[Extracted page text data]
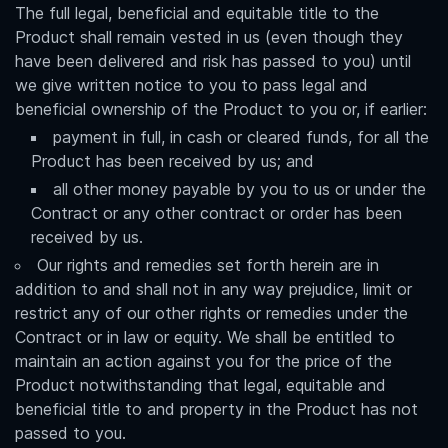
The full legal, beneficial and equitable title to the
Product shall remain vested in us (even though they
have been delivered and risk has passed to you) until
we give written notice to you to pass legal and
beneficial ownership of the Product to you or, if earlier:
payment in full, in cash or cleared funds, for all the
Product has been received by us; and
all other money payable by you to us or under the
Contract or any other contract or order has been
received by us.
Our rights and remedies set forth herein are in
addition to and shall not in any way prejudice, limit or
restrict any of our other rights or remedies under the
Contract or in law or equity. We shall be entitled to
maintain an action against you for the price of the
Product notwithstanding that legal, equitable and
beneficial title to and property in the Product has not
passed to you.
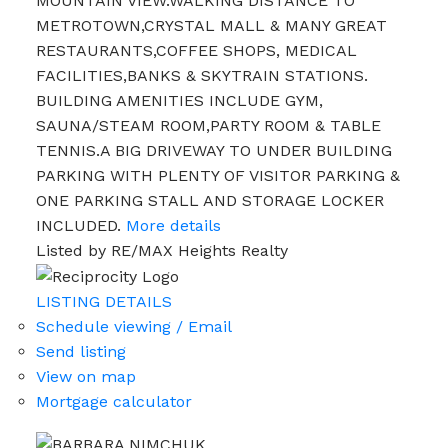
MOUNTAIN VIEW.WALKING DISTANCE TO
METROTOWN,CRYSTAL MALL & MANY GREAT
RESTAURANTS,COFFEE SHOPS, MEDICAL
FACILITIES,BANKS & SKYTRAIN STATIONS.
BUILDING AMENITIES INCLUDE GYM,
SAUNA/STEAM ROOM,PARTY ROOM & TABLE
TENNIS.A BIG DRIVEWAY TO UNDER BUILDING
PARKING WITH PLENTY OF VISITOR PARKING &
ONE PARKING STALL AND STORAGE LOCKER
INCLUDED.
More details
Listed by RE/MAX Heights Realty
LISTING DETAILS
Schedule viewing / Email
Send listing
View on map
Mortgage calculator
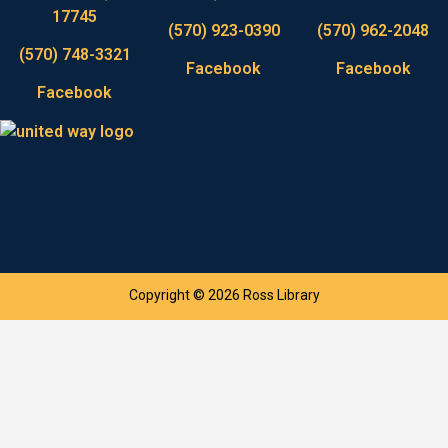
17745
(570) 923-0390
(570) 962-2048
(570) 748-3321
Facebook
Facebook
Facebook
Copyright © 2026 Ross Library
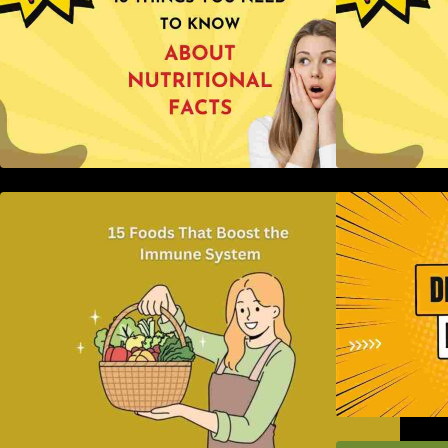
15 Foods That Boost the Immune
H
System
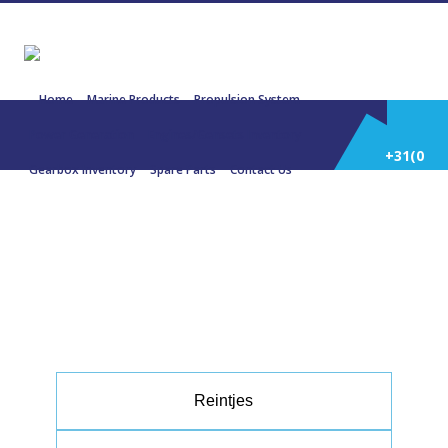
Home
Marine Products
Propulsion System
Power Generation
Engines/Gensets Inventory
+31(0)
Gearbox Inventory
Spare Parts
Contact Us
252
30144 REINTJES WAV 650 4.474:1
834 KW 1118 HP 1800 RPM
514
588
Reintjes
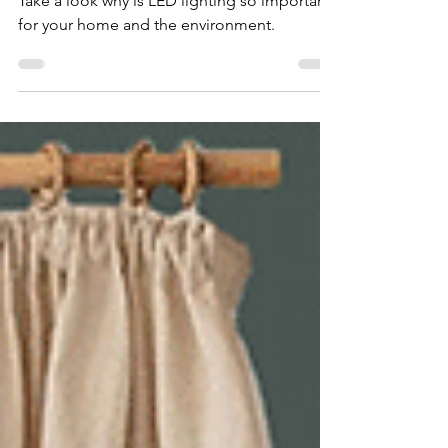
Design
Take a look why is LED lighting so important
for your home and the environment.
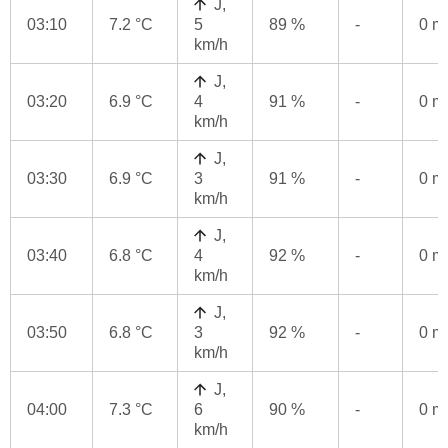
J,
03:10
7.2 °C
5
89 %
-
0 
km/h
J,
03:20
6.9 °C
4
91 %
-
0 
km/h
J,
03:30
6.9 °C
3
91 %
-
0 
km/h
J,
03:40
6.8 °C
4
92 %
-
0 
km/h
J,
03:50
6.8 °C
3
92 %
-
0 
km/h
J,
04:00
7.3 °C
6
90 %
-
0 
km/h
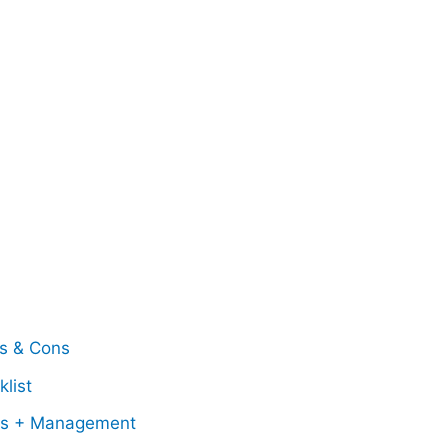
os & Cons
list
ss + Management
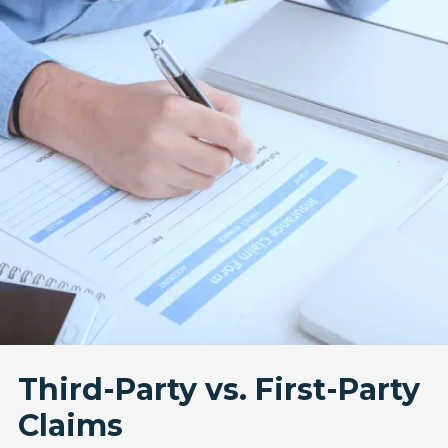
Third-Party vs. First-Party
Claims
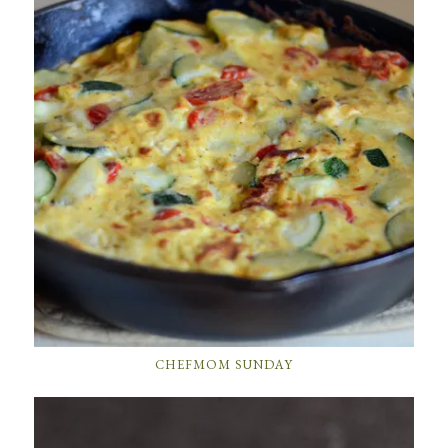
CHEFMOM SUNDAY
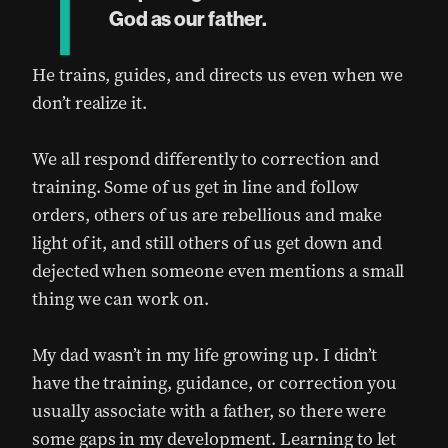
T
God as our father.
He trains, guides, and directs us even when we
don’t realize it.
We all respond differently to correction and
training. Some of us get in line and follow
orders, others of us are rebellious and make
light of it, and still others of us get down and
dejected when someone even mentions a small
thing we can work on.
My dad wasn’t in my life growing up. I didn’t
have the training, guidance, or correction you
usually associate with a father, so there were
some gaps in my development. Learning to let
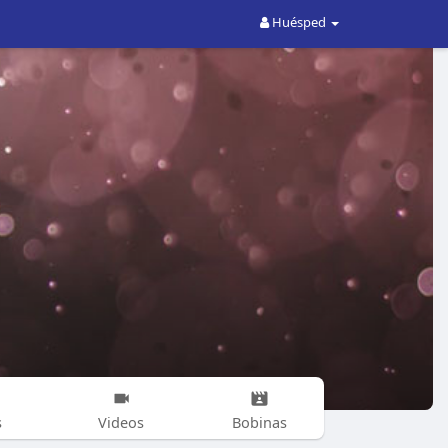
Huésped
s
Videos
Bobinas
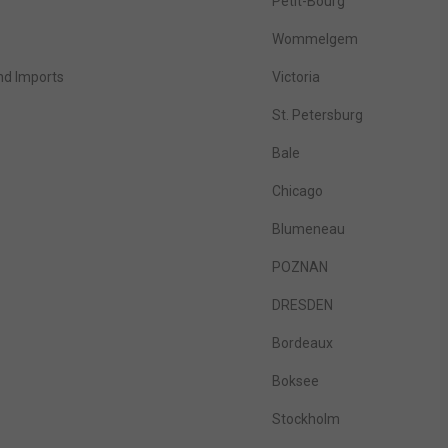
Petit-Bourg
Wommelgem
nd Imports
Victoria
St. Petersburg
Bale
Chicago
Blumeneau
POZNAN
DRESDEN
Bordeaux
Boksee
Stockholm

*TASK STATEMENT:* If a line of the data contains the word "Inventory", it counts toward the total; state that total alone.

*ANSWER FOR THIS EXERCISE:* 2